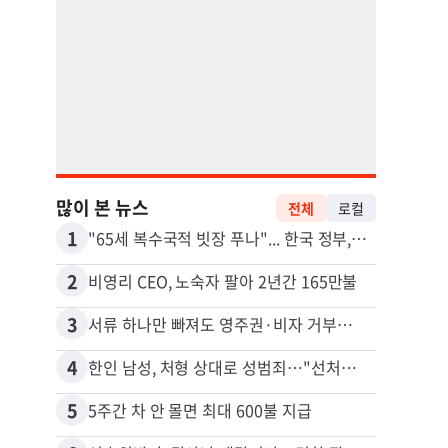
많이 본 뉴스
전체
로컬
1
11
"65세 복수국적 빗장 푸나"... 한국 정부, 연령 완화 전면 추진
2
12
비영리 CEO, 노숙자 팔아 2년간 165만불
3
13
서류 하나만 빠져도 영주권·비자 거부…심사관 재량권 대폭 확대
4
14
한인 남성, 처형 상대로 성범죄…"선처해줬더니 배신자 취급"
5
15
5주간 차 안 몰면 최대 600불 지급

============

*ASSIGNED TASK*.
Once the pictures are set aside, write out the entries verbatim.

*REPLY TO THE EXERCISE*.
많이 본 뉴스
전체
로컬
1
11
"65세 복수국적 빗장 푸나"... 한국 정부, 연령 완화 전면 추진
2
12
비영리 CEO, 노숙자 팔아 2년간 165만불
3
13
서류 하나만 빠져도 영주권·비자 거부…심사관 재량권 대폭 확대
4
14
한인 남성, 처형 상대로 성범죄…"선처해줬더니 배신자 취급"
5
15
5주간 차 안 몰면 최대 600불 지급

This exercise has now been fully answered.